Director: Tim Blake Nelson
Starring: Edward Norton, Tim Blake Nelson
With Leaves of Grass the number of films in which Edward Norton physically fights himself now comes to 2. I'm not sure any other actor can boast such a feat. This beleaguered film, delayed for so long and then given an extremely limited (and brief) theatrical release before being rushed to DVD, is smart and funny (albeit occasionally quite violent) and definitely deserves better than to be lost in the shuffle or stigmatized as a straight to DVD blemish on the filmographies of those involved.
Leaves of Grass is the story of two brothers: Bill and Brady (both played by Norton). Bill is a professor of philosophy on the fast track in academia. Brady runs a high-end marijuana operation in Little Dixie, the town where he and Bill grew up. Brady's got trouble because Pug (Richard Dreyfus), the man who funded his business, now wants to see a big return on his investment and is pushing Brady to start producing other kinds of drugs to make up the difference. Brady refuses, arguing that he won't produce something he wouldn't injest himself, and comes up with a plan. For the plan to work, however, he needs to trick Bill into coming back to Little Dixie, a place he's determined to avoid forever.
Brady gets his best friend Bolger (Tim Blake Nelson) to call Bill and inform him that Brady has been murdered, which brings Bill back to town. When he learns the truth, Bill is furious but ultimately agrees to do what Brady asks, which is to pretend to be Brady and visit their mother (Susan Sarandon), giving Brady an alibi so that no one will suspect that he's gone into the city with Bolger to take care of business with Pug. Things go according to plan at first but then start to go horribly awry, leading to multiple deaths and an epiphany, of sorts, for Bill.
As the brothers, Norton delivers two really great performances. Bill is the uptight academic, Brady is the laidback pothead, but that's not the be all and end all of either of them and Norton brings a nice complexity to each. He also makes them distinct from each other in such a way that you can tell them apart even aside from the hairstyles or the accent (Bill has worked to rid himself of his natural accent while Brady still has his, though his speech is much more about the rhythm than the twang). He plays well against himself and against the supporting cast, all of whom are rather excellent in their own right. Keri Russell has a small role as Bill's love interest, a woman who is essentially a happy medium between Bill's academic intellect and Brady's just folks ways, and her scenes with Norton are funny and touching and her performance is understated but quite beautiful.

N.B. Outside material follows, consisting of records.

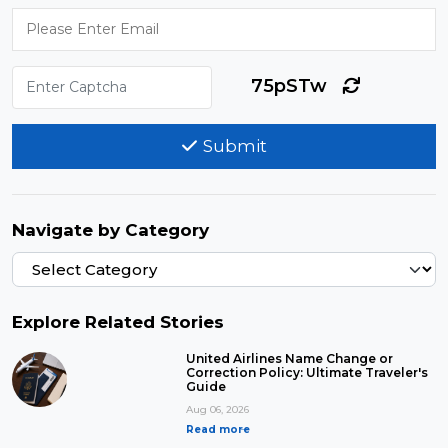
75pSTw
Submit
Navigate by Category
Explore Related Stories
United Airlines Name Change or
Correction Policy: Ultimate Traveler's
Guide
Aug 06, 2026
Read more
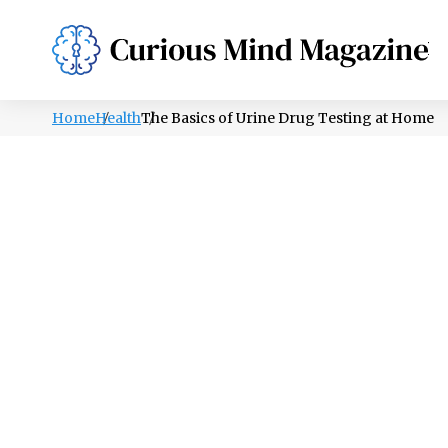
PSYCHOLOGY
LIFESTYLE
HEALTH
Home
Health
The Basics of Urine Drug Testing at Home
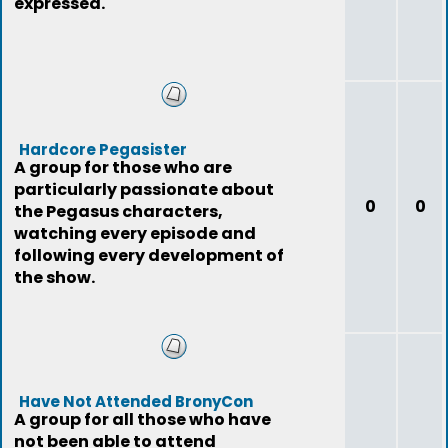
expressed.
Hardcore Pegasister
A group for those who are
particularly passionate about
0
0
the Pegasus characters,
watching every episode and
following every development of
the show.
Have Not Attended BronyCon
A group for all those who have
not been able to attend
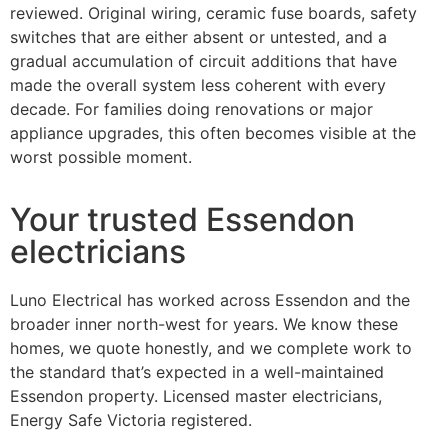
reviewed. Original wiring, ceramic fuse boards, safety
switches that are either absent or untested, and a
gradual accumulation of circuit additions that have
made the overall system less coherent with every
decade. For families doing renovations or major
appliance upgrades, this often becomes visible at the
worst possible moment.
Your trusted Essendon
electricians
Luno Electrical has worked across Essendon and the
broader inner north-west for years. We know these
homes, we quote honestly, and we complete work to
the standard that’s expected in a well-maintained
Essendon property. Licensed master electricians,
Energy Safe Victoria registered.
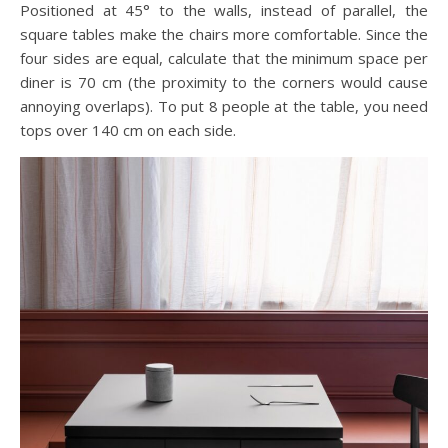
Positioned at 45° to the walls, instead of parallel, the
square tables make the chairs more comfortable. Since the
four sides are equal, calculate that the minimum space per
diner is 70 cm (the proximity to the corners would cause
annoying overlaps). To put 8 people at the table, you need
tops over 140 cm on each side.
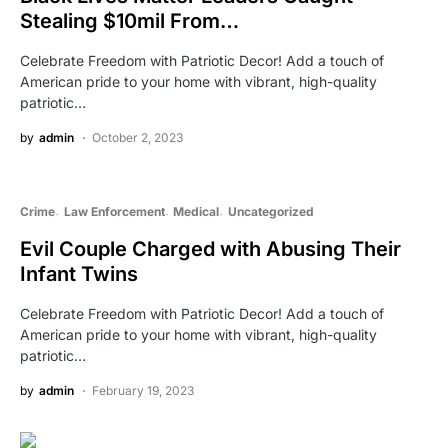
Stealing $10mil From…
Celebrate Freedom with Patriotic Decor! Add a touch of
American pride to your home with vibrant, high-quality
patriotic…
by
admin
October 2, 2023
Crime
Law Enforcement
Medical
Uncategorized
Evil Couple Charged with Abusing Their
Infant Twins
Celebrate Freedom with Patriotic Decor! Add a touch of
American pride to your home with vibrant, high-quality
patriotic…
by
admin
February 19, 2023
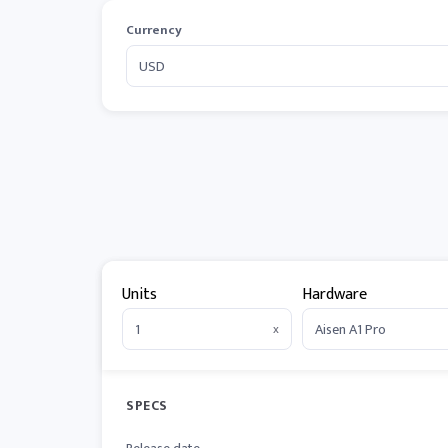
Currency
Units
Hardware
x
SPECS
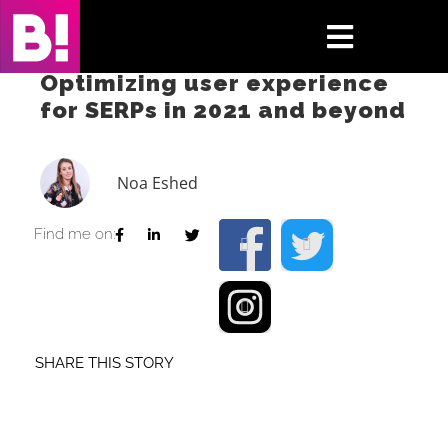
Skip
to
Toggle
content
Optimizing user experience
Navigati
for SERPs in 2021 and beyond
Home
Case Studies
Noa Eshed
Insights
Find me on:
About
Press & Media
SHARE THIS STORY
Contact Us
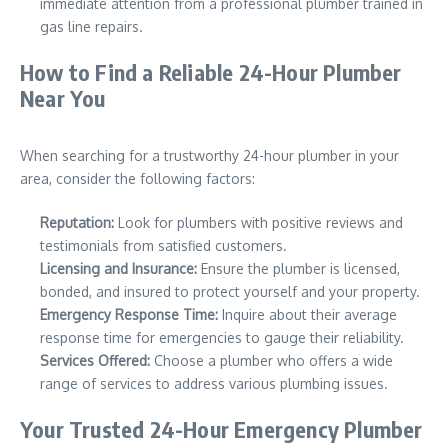
immediate attention from a professional plumber trained in
gas line repairs.
How to Find a Reliable 24-Hour Plumber
Near You
When searching for a trustworthy 24-hour plumber in your
area, consider the following factors:
Reputation:
Look for plumbers with positive reviews and
testimonials from satisfied customers.
Licensing and Insurance:
Ensure the plumber is licensed,
bonded, and insured to protect yourself and your property.
Emergency Response Time:
Inquire about their average
response time for emergencies to gauge their reliability.
Services Offered:
Choose a plumber who offers a wide
range of services to address various plumbing issues.
Your Trusted 24-Hour Emergency Plumber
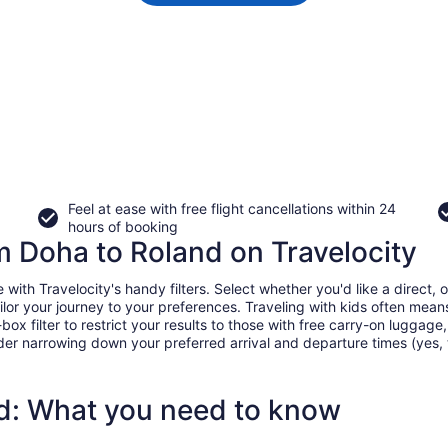
Feel at ease with free flight cancellations within 24
hours of booking
om Doha to Roland on Travelocity
th Travelocity's handy filters. Select whether you'd like a direct, on
tailor your journey to your preferences. Traveling with kids often m
filter to restrict your results to those with free carry-on luggage, f
er narrowing down your preferred arrival and departure times (yes, ther
nd: What you need to know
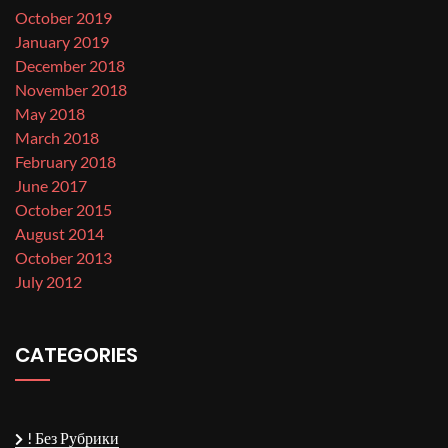
October 2019
January 2019
December 2018
November 2018
May 2018
March 2018
February 2018
June 2017
October 2015
August 2014
October 2013
July 2012
CATEGORIES
! Без Рубрики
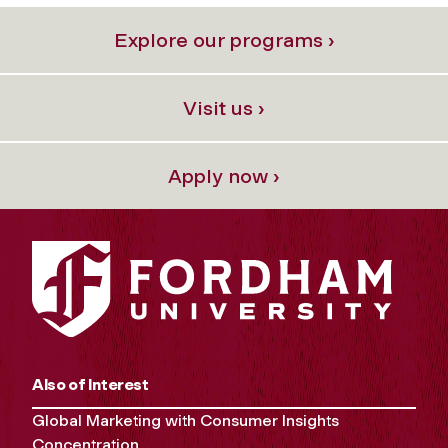
Explore our programs ›
Visit us ›
Apply now ›
Also of Interest
Global Marketing with Consumer Insights
Concentration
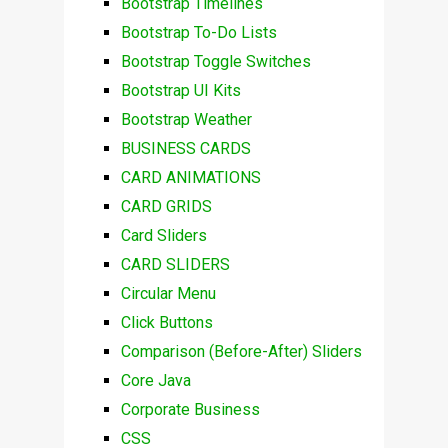
Bootstrap Timelines
Bootstrap To-Do Lists
Bootstrap Toggle Switches
Bootstrap UI Kits
Bootstrap Weather
BUSINESS CARDS
CARD ANIMATIONS
CARD GRIDS
Card Sliders
CARD SLIDERS
Circular Menu
Click Buttons
Comparison (Before-After) Sliders
Core Java
Corporate Business
CSS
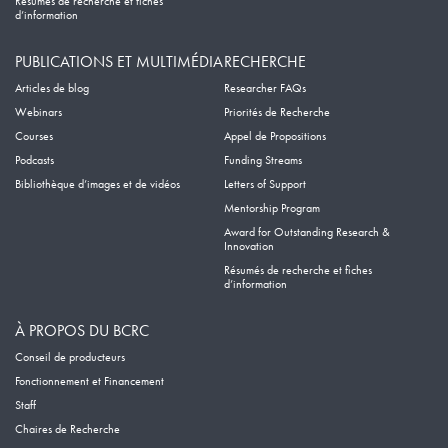
Résumés de recherche et fiches
d’information
PUBLICATIONS ET MULTIMÉDIA
RECHERCHE
Articles de blog
Researcher FAQs
Webinars
Priorités de Recherche
Courses
Appel de Propositions
Podcasts
Funding Streams
Bibliothèque d’images et de vidéos
Letters of Support
Mentorship Program
Award for Outstanding Research &
Innovation
Résumés de recherche et fiches
d’information
À PROPOS DU BCRC
Conseil de producteurs
Fonctionnement et Financement
Staff
Chaires de Recherche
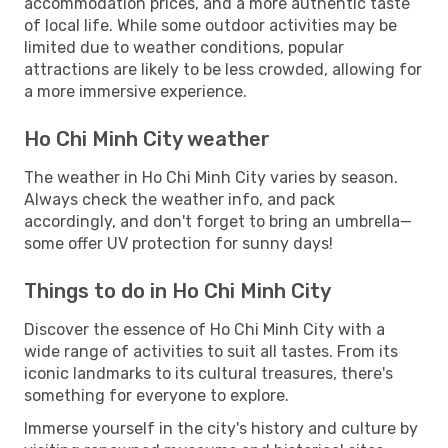
accommodation prices, and a more authentic taste
of local life. While some outdoor activities may be
limited due to weather conditions, popular
attractions are likely to be less crowded, allowing for
a more immersive experience.
Ho Chi Minh City weather
The weather in Ho Chi Minh City varies by season.
Always check the weather info, and pack
accordingly, and don't forget to bring an umbrella—
some offer UV protection for sunny days!
Things to do in Ho Chi Minh City
Discover the essence of Ho Chi Minh City with a
wide range of activities to suit all tastes. From its
iconic landmarks to its cultural treasures, there's
something for everyone to explore.
Immerse yourself in the city's history and culture by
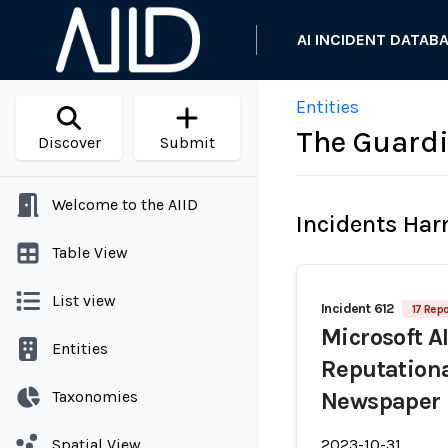
AI INCIDENT DATAB
Entities
The Guard
Discover
Submit
Welcome to the AIID
Incidents Ha
Table View
List view
Incident 612
17 Repo
Microsoft AI
Entities
Reputation
Taxonomies
Newspaper
Spatial View
2023-10-31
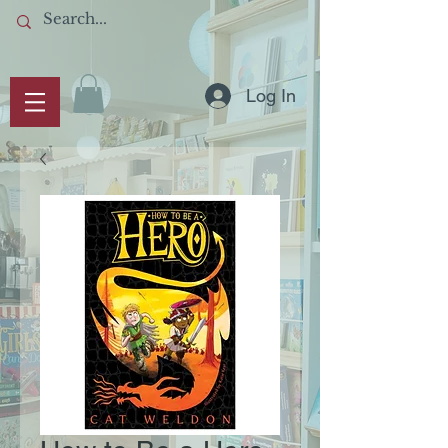
Log In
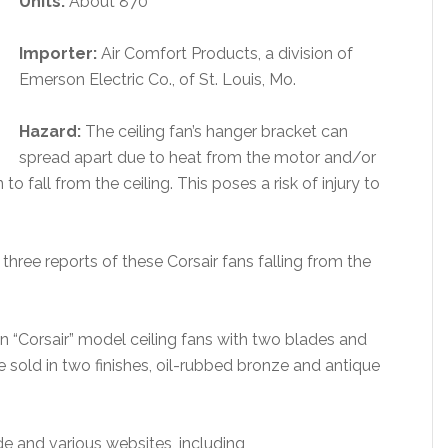
Units:
About 870
Importer:
Air Comfort Products, a division of
Emerson Electric Co., of St. Louis, Mo.
Hazard:
The ceiling fan’s hanger bracket can
spread apart due to heat from the motor and/or
o fall from the ceiling. This poses a risk of injury to
three reports of these Corsair fans falling from the
n “Corsair” model ceiling fans with two blades and
 sold in two finishes, oil-rubbed bronze and antique
de and various websites, including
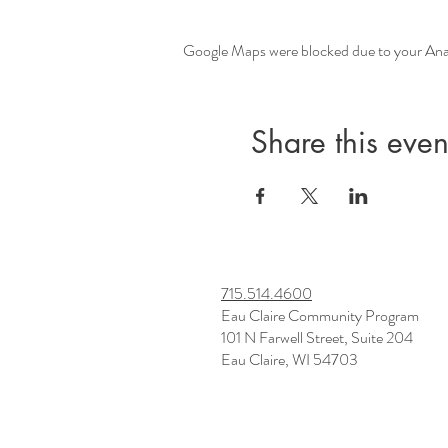
Google Maps were blocked due to your Analy
Share this even
715.514.4600
Eau Claire Community Program
101 N Farwell Street, Suite 204
Eau Claire, WI 54703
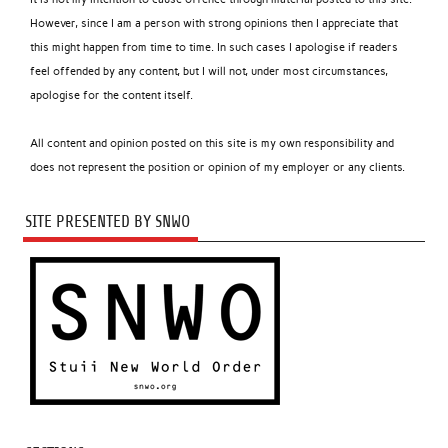
However, since I am a person with strong opinions then I appreciate that
this might happen from time to time. In such cases I apologise if readers
feel offended by any content, but I will not, under most circumstances,
apologise for the content itself.
All content and opinion posted on this site is my own responsibility and
does not represent the position or opinion of my employer or any clients.
SITE PRESENTED BY SNWO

Written and directed by Nelson who, in addition to being solid behind the camera is also a great character actor in front of it, Leaves of Grass is smart and has a great comic sensibility (particularly given how much blood is ultimately shed during its course). He has an obvious affection for these characters which helps to keep the story afloat even when it gets very dark and even though it carries on a bit longer than it probably should. There isn't quite enough narrative momentum to push the film to where it ultimately ends up, and it takes a few more twists than it really needs, but it's still an engaging and enjoyable movie.